ADR-006: Zero LLM Token Extraction Architecture
Status
Accepted
Context
CODITECT's token economics show 4–15× cost multipliers for agent workflows (Section 8 of system prompt). Any LLM dependency in the extraction pipeline would multiply costs across every paper processed. With batch sizes of 100–10,000 papers, even $0.01 per paper in LLM costs becomes significant. Additionally, LLM-based extraction is non-deterministic — the same paper may produce different output on re-extraction, which violates compliance audit requirements.
Decision
The UDOM extraction pipeline uses zero LLM tokens. All extraction (Docling, ar5iv, LaTeX), fusion (confidence-weighted), and quality scoring (9-dimension) are purely deterministic operations. LLM tokens are consumed only when CODITECT agents consume UDOM output for synthesis tasks — and even then, UDOM's typed components reduce token consumption by 47–90% compared to raw PDF text.
Consequences
Positive:
- Extraction cost is pure compute (CPU/memory), not per-token — dramatically cheaper at scale
- Deterministic: same paper always produces identical UDOM output (compliance requirement)
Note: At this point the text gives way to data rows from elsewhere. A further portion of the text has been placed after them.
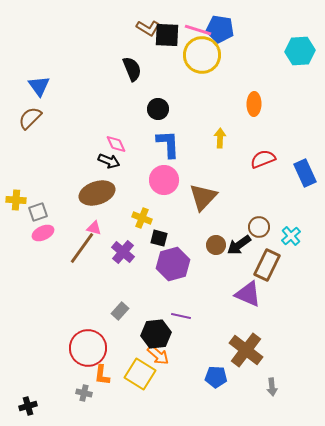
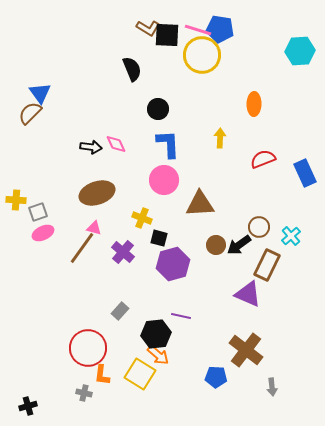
blue triangle at (39, 86): moved 1 px right, 7 px down
brown semicircle at (30, 118): moved 5 px up
black arrow at (109, 161): moved 18 px left, 14 px up; rotated 15 degrees counterclockwise
brown triangle at (203, 197): moved 3 px left, 7 px down; rotated 44 degrees clockwise
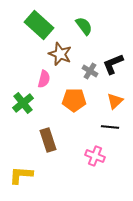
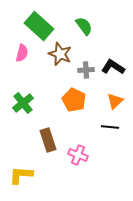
green rectangle: moved 1 px down
black L-shape: moved 3 px down; rotated 55 degrees clockwise
gray cross: moved 4 px left, 1 px up; rotated 35 degrees counterclockwise
pink semicircle: moved 22 px left, 26 px up
orange pentagon: rotated 25 degrees clockwise
pink cross: moved 17 px left, 1 px up
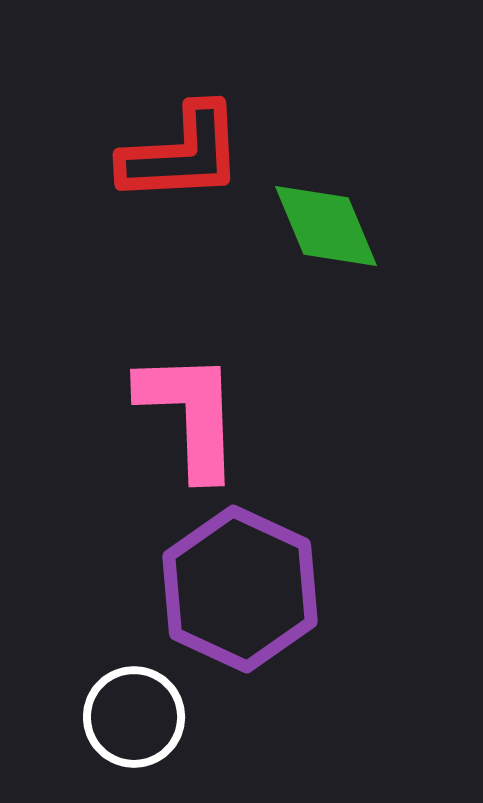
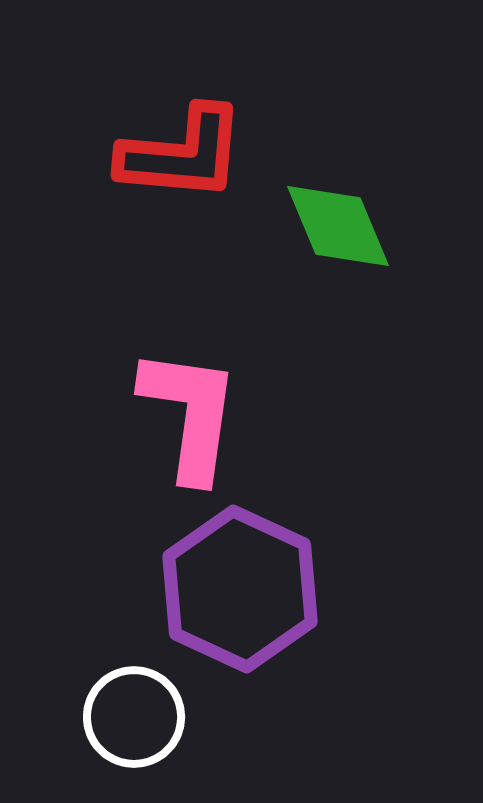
red L-shape: rotated 8 degrees clockwise
green diamond: moved 12 px right
pink L-shape: rotated 10 degrees clockwise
- No model version dependency in extraction — Docling version changes are manageable; LLM version changes would affect every paper
- Token savings compound: 47% reduction for full-document agent consumption, 90% for targeted queries
Negative:
- Cannot use LLM "intelligence" to resolve ambiguous extraction cases (e.g., is this a table or a figure?)
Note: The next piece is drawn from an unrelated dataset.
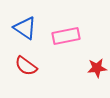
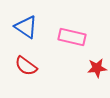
blue triangle: moved 1 px right, 1 px up
pink rectangle: moved 6 px right, 1 px down; rotated 24 degrees clockwise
- Quality ceiling is bounded by deterministic algorithms — an LLM might achieve higher fidelity on edge cases
Neutral:
- Future enhancement: optional LLM-based post-processing for papers that fail quality gate, consuming tokens only for the ~2% that need it
Alternatives Considered
-
LLM-enhanced extraction (AI reviews and fixes each component): Higher potential quality but $0.05–0.50/paper in LLM costs, non-deterministic, and 10× slower. Rejected for cost and compliance reasons.
-
Hybrid: deterministic extraction + LLM quality review: Adds LLM cost proportional to papers processed. Deferred as optional enhancement for quality-gate failures only.
ADR-007: Docling as Primary PDF Extraction Engine
Status
Accepted
Context
Multiple PDF extraction libraries were evaluated for the primary extraction engine: pymupdf4llm (original choice, v1.0–v2.5), Docling (IBM), Marker (Meta), LlamaParse (commercial), and Unstructured (open-source). Selection criteria: extraction speed, structural fidelity, math handling, open-source availability, and active maintenance.
Decision
Adopt Docling (IBM) as the primary PDF extraction engine, replacing pymupdf4llm. Docling provides 62× speed improvement (~5–7s vs. ~5 minutes per paper with pymupdf4llm), superior structural detection (headings, sections, document hierarchy), and active IBM maintenance. Docling runs locally (no API dependency), is MIT-licensed, and produces structured output that maps naturally to UDOM component types.
Consequences
Positive:
- 62× speed improvement enables batch processing at production scale
- Structural detection (headings, sections) provides reliable document backbone for fusion
- Local execution — no external API dependency, no per-call cost
- MIT license — no commercial restrictions
Negative:
- Docling's math extraction is mediocre (confidence 0.70) — mitigated by ar5iv and LaTeX sources
- IBM may change maintenance priority — mitigated by version pinning and reference corpus regression tests
- ~1.2GB container image due to model files
Neutral:
- Docling v2 API differs from v1; pin to
>=2.0,<3.0with compatibility wrapper
Alternatives Considered
-
pymupdf4llm (original): 62× slower, limited structural detection. Rejected as primary engine; retained as emergency fallback.
-
Marker (Meta): Good table extraction but weak on LaTeX math. Similar speed to Docling. Rejected — Docling's structural output is more natural for UDOM component mapping.
-
LlamaParse: Commercial API with usage-based pricing. Better math than pymupdf4llm but single-source limitation. Rejected — vendor dependency + cost + privacy concerns for regulated content.
-
Unstructured: Good general-purpose extraction but less specialized for scientific papers. Rejected — Docling's academic paper handling is superior.